Marian University’s chapter of the Sigma Beta Delta honor society for business, management and administration inducted me as its yearly honorary member.
Given the previous honorary members, whom people in business in the Fond du Lac area have heard of, I was, quite frankly, blown away when I was told I was receiving membership. I am more honored than I can say to be included in an organization that includes these ideals:
Sigma: Wisdom, “knowledge gained over time, analyzed and used with discernment.”
Beta: Honor, for those “held in esteem, considered to be trustworthy, and admired by others because they live a life that is worthy of such recognition.”
Delta: “The pursuit of meaningful aspirations,” because “goals without action are no more fulfilling than action without goals.”
This sounds to me (an Eagle Scout from 30 years ago) like the Boy Scouts. That may not be an accident.

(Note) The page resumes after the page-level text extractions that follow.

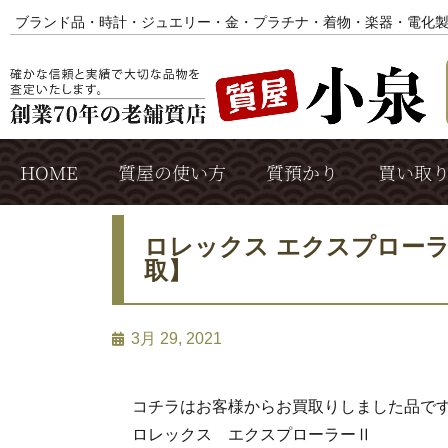
ブランド品・時計・ジュエリー・金・プラチナ・着物・楽器・電化
HOME
質屋の使い方
質預かり
買い取
ロレックス エクスプローラⅡ
取】
3月 29, 2021
コチラはお客様からお買取りしました品で
ロレックス エクスプローラーⅡ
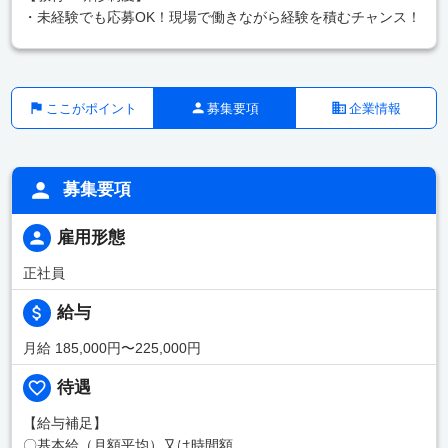
・未経験でも応募OK！現場で働きながら経験を積むチャンス！
ここがポイント
募集要項
企業情報
募集要項
雇用形態
正社員
給与
月給 185,000円〜225,000円
待遇
【給与補足】
〇基本給（月額平均）又は時間額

The students who were inducted (along with one faculty member) neither sought nor asked for the advice of someone who, uh, has been in the workplace since before most of them were born. But during the ceremony (which included honors for other students in Marian’s School of Business), I concluded that my work experience, and particularly my present situation, presents (at lest) four lessons for those about to head into the workforce, and hopefully into business.
#1A: At some point in your professional career, you will make mistakes. That includes, but goes beyond, the sorts of things for which correction items are placed in publications. It has occurred to me in the past couple of weeks (truthfully, before that) that I made a mistake by leaving Marian to go back to Marketplace. However …
#1B: … since you can’t go back and undo decisions you’ve made, it is futile to dwell on what may seem like was a bad move on your part. Since none of us religious know why our lives go as they have, do and will, how do we know if we were supposed to make the decisions we’ve made?
#2: Whether you work for the greatest employer ever, or have the best idea or product in your particular field, or are in the greatest work situation you could conceive of, nothing lasts forever. Life Magazine and the Saturday Evening Post were tremendous magazines that didn’t make it into the 21st century. Your employment situation could end by (A) the business’ closing or (B) spinning off your corner of the company or (C) being purchased by a larger company that decides to replace you with one of its people, in which case you will be moving on, like it or not. (The professor who was inducted with me said he was told two great pieces of advice: to keep six months’ expenses as savings, and to keep your bags psychologically packed.)
#3: Given the reality of #1 and #2, you will therefore be defined by what you decide to do after #2. My father worked for the same bank (though it had multiple owners) for 40½ years. I have worked for five different employers (one twice) in barely half that time. Statistically speaking, the aforementioned #2 is likely to happen to you more than once in your professional life.